O seu telefone eu grampeei primeiro.
Avelar já me confessou que é desligado. Se fosse televisor, não dava despesa de energia; se fosse aparelho cardíaco, matava muito nego do coração. Demorou a perceber que assessor do Lula é servidor público das demais categorias: não pode errar, o erro é grave; não pode ter caso, caso queira; dar entrevista, a matéria está pronta; enviar imeio, meio mundo lê; conversar ao telefone, porque escutam bem.
- Está ligado, Avelar?
Tentava explicar essas coisas para Avelar, mas ele não entendia bem.
- Escute, Avelar, Brasília é a capital mundial da informação. Está todo mundo te escutando. Legal ou ilegal, bisbilhotar aqui é normal.
O Avelar fazia cara de paisagem, paisagem de outro planeta, planeta de outro lugar, desconhecido.
- Tem ABIN, federal, estadual, distrital, civil, militar. Grampo é disputado a tapa por aqui, Avelar.

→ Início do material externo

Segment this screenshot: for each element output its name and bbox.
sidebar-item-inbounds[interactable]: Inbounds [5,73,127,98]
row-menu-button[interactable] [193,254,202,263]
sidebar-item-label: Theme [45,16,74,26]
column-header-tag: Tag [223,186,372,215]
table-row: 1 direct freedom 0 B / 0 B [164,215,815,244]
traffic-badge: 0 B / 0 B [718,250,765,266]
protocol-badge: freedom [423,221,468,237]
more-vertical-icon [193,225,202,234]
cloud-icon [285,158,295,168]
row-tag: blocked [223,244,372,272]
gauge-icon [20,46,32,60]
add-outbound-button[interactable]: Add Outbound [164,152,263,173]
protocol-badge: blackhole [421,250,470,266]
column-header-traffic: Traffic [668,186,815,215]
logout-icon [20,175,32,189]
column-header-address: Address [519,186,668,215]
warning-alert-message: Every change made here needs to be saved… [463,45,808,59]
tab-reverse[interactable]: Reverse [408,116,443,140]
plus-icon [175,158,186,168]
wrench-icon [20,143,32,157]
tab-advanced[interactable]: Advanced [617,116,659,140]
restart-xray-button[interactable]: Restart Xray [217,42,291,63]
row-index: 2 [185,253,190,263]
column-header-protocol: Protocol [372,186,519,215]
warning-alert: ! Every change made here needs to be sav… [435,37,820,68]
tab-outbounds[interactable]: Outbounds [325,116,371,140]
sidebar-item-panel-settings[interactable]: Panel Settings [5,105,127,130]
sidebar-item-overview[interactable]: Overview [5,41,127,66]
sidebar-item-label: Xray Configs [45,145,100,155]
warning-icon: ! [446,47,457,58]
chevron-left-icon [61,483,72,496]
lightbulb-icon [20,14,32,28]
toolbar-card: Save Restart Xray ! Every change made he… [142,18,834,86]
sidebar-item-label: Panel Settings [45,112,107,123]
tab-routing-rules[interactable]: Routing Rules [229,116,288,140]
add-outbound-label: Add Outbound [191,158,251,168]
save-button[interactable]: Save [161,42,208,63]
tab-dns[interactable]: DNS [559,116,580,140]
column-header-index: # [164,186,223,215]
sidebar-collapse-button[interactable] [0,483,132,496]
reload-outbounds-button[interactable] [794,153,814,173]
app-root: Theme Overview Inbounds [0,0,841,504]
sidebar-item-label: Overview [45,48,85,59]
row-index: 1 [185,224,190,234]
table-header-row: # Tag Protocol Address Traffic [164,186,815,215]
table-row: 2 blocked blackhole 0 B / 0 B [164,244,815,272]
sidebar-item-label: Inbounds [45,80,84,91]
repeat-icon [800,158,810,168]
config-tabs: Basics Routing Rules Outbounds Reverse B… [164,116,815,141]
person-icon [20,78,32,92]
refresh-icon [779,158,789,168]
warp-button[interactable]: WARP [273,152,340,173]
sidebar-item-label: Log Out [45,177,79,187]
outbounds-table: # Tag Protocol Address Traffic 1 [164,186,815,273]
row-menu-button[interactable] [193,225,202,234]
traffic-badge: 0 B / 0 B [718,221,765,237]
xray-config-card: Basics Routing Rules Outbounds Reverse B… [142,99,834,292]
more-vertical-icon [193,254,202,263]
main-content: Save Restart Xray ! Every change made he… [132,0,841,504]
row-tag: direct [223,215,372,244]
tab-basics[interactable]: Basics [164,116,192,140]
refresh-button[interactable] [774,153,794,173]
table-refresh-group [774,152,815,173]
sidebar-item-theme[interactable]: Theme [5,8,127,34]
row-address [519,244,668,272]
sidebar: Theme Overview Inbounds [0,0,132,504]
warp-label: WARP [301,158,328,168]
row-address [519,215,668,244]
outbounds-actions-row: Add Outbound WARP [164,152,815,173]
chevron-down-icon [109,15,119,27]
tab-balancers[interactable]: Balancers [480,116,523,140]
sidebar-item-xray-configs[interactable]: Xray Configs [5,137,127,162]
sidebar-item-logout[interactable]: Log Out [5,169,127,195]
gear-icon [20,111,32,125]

Peguei Avelar pelo braço, entrei no ônibus, falei baixinho:
- Reclame da falta de troco.
Avelar reclamou da falta de troco, mas nem eu, prensado na roleta, escutei.
- Não, assim não, mais alto.
- Já cumpri com minhas obrigações, cobrador, mas o meu troco está demorando.
Já me preparava para reclamar do seu tom burocrático, mas o barulho das cadernetas se abrindo para anotações me convenceu. Fiquei satisfeito.
- Percebeu, Avelar?
- O quê?
- As cadernetas.
- Quais cadernetas? Não tenho caderneta.
Como até inteligência em Brasília é uma arte da classe do esculacho, resolvi apelar:
- Senhor, por favor, me empreste a sua caderneta.
- Sim, como não.
Os rabiscos demonstravam a pressa, mas a anotação era taxativa: sujeito alto, de boa aparência, circula em linha da Asa Norte; é, provavelmente, um subversivo.
Fui atrás de outra caderneta: intempestivo, brigador, pode provocar uma rebelião, é um agitador.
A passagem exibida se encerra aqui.